Selma — Photo courtesy of Rotten Tomatoe

The Martha’s Vineyard Film Center has added two new film programs to its roster this weekend. The five Oscar-nominated animated shorts will play Saturday afternoon, Feb. 7, and Selma, which has earned Oscar nominations for Best Picture and Best Song, plays on Friday and Sunday evenings, Feb. 6 and 8. Returning are The Imitation Game and the Oscar-nominated live-action shorts.

With a run time of barely three minutes, A Single Life, by Dutch directors Marieke Blaauw and Joris Oprins, tracks in quick succession the high points in the life of a woman named Pia, after she receives a 45-rpm record with a song that has the power to help her time travel.

From Disney comes Feast, directed by Patrick Osborne, a six-minute, hand-drawn short about a Boston terrier named Winston who loves to eat almost anything. He’s a happy camper as long as his owner James supplements his dog food with junk food. But when James romances a waitress who persuades him to eat healthier food, Winston is not happy. After the couple break up and Winston sees how sad James becomes, he takes matters into his own paws, with surprising results.

A Norwegian entry, Me and My Moulton, is the third Oscar-nominated short by Torill Kove, who won the 2006 Oscar for her short The Danish Poet. In her current, 14-minute short, two girls find that their architect parents don’t fit the conventional role of parents that the girls wish for. The Moulton of the title is a British-made bicycle, built by the originator of the small-wheel model. British animator Daisy Jacobs frames her seven-minute stop-action short, The Bigger Picture, as a tale about the different ways two brothers cope with their aging grandparent.

Filmgoers who attended animator Bill Plympton’s program of animated shorts at last September’s Martha’s Vineyard International Film Festival will remember the evocative The Dam Keeper, an Oscar entry by Dutch directors Robert Kondo and Duke Tsutsumi, who have also worked on such Hollywood films as Ratatouille, Toy Story 3, and Ice Age. This handsomely drawn, futuristic short is set in a town that relies on a windmill to keep air pollution away. Its dam keeper is a sad little piglet who is teased and taunted by other schoolchildren, with the exception of a fox who seems to make friends with Pig. The Dam Keeper is well worth a second viewing, and is a likely candidate to win the Oscar in this category.

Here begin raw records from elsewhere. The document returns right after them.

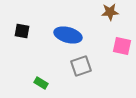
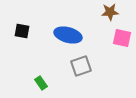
pink square: moved 8 px up
green rectangle: rotated 24 degrees clockwise
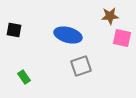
brown star: moved 4 px down
black square: moved 8 px left, 1 px up
green rectangle: moved 17 px left, 6 px up
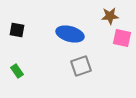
black square: moved 3 px right
blue ellipse: moved 2 px right, 1 px up
green rectangle: moved 7 px left, 6 px up
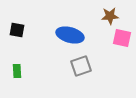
blue ellipse: moved 1 px down
green rectangle: rotated 32 degrees clockwise
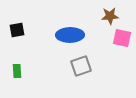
black square: rotated 21 degrees counterclockwise
blue ellipse: rotated 16 degrees counterclockwise
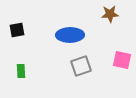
brown star: moved 2 px up
pink square: moved 22 px down
green rectangle: moved 4 px right
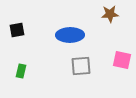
gray square: rotated 15 degrees clockwise
green rectangle: rotated 16 degrees clockwise
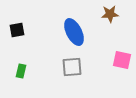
blue ellipse: moved 4 px right, 3 px up; rotated 64 degrees clockwise
gray square: moved 9 px left, 1 px down
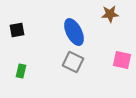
gray square: moved 1 px right, 5 px up; rotated 30 degrees clockwise
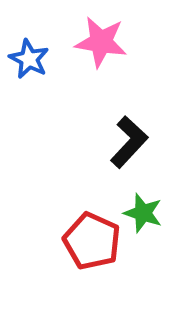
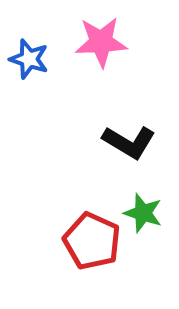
pink star: rotated 12 degrees counterclockwise
blue star: rotated 9 degrees counterclockwise
black L-shape: rotated 78 degrees clockwise
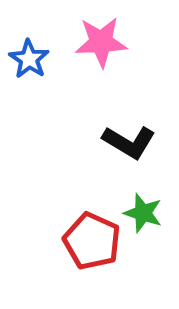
blue star: rotated 15 degrees clockwise
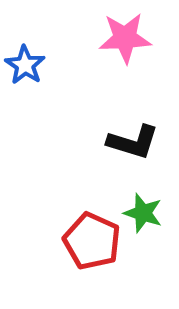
pink star: moved 24 px right, 4 px up
blue star: moved 4 px left, 6 px down
black L-shape: moved 4 px right; rotated 14 degrees counterclockwise
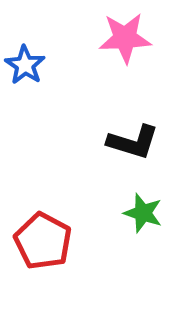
red pentagon: moved 49 px left; rotated 4 degrees clockwise
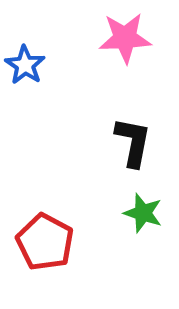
black L-shape: rotated 96 degrees counterclockwise
red pentagon: moved 2 px right, 1 px down
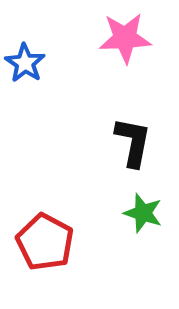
blue star: moved 2 px up
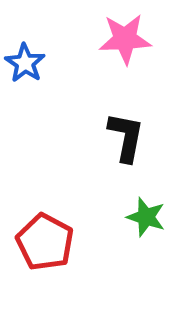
pink star: moved 1 px down
black L-shape: moved 7 px left, 5 px up
green star: moved 3 px right, 4 px down
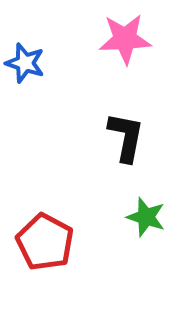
blue star: rotated 15 degrees counterclockwise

Four additional animated shorts will fill out the Oscar-nominated program. They are Bill Plympton’s four-minute Footprints, which also played at the 2014 International Film Festival, and concerns a man on a quest for a monster; six-minute Sweet Cocoon, about a caterpillar who has trouble fitting into her cocoon; four-minute Duet, directed by Glen Keane, which tells the story of how two animated characters, Mia and Tosh, find each other; and 11-minute Bus Story, about a driver negotiating treacherous winter roads.

In contrast to the entertaining quick takes of the Oscar-nominated animated shorts, director Ava DuVernay’sfull-length feature, Selma, offers filmgoers a serious and powerful examination of a landmark year in the voting rights struggle for blacks. The year in question is 1965, when Martin Luther King Jr. spearheaded the march from Selma to Montgomery, Ala., that led to then President Lyndon B. Johnson’s support for passage of the Voting Rights Act. David Oyelowo, who is also appearing currently in A Most Violent Year, humanizes Dr. King rather than turning him into a heroic stereotype. The movie makes room for many of the other important leaders of the civil rights movement, including John Lewis, former chairman of the Student Nonviolent Coordinating Committee; Andrew Young (André Holland), who later became a U.S. Congressman, the first African-American Ambassador to the United Nations, and mayor of Atlanta; Annie Lee Cooper (Oprah Winfrey), who was arrested after trying to register to vote; Bayard Rustin (Ruben Santiago-Hudson) and Ralph Abernathy (Colman Domingo), who were both active in the Southern Christian Leadership Conference. Selma belongs in the pantheon of history films that should be seen by all Americans.

Selma, Friday, Feb. 6, and Sunday, Feb. 8, 7:30 p.m.

Oscar-nominated animated shorts, Saturday, Feb. 7, 4 p.m.

Oscar-nominated live-action shorts, Sunday, Feb. 8, 4 p.m.

All films at the Martha’s Vineyard Film Center, Tisbury Marketplace, Vineyard Haven. For information and tickets, see mvfilmsociety.com.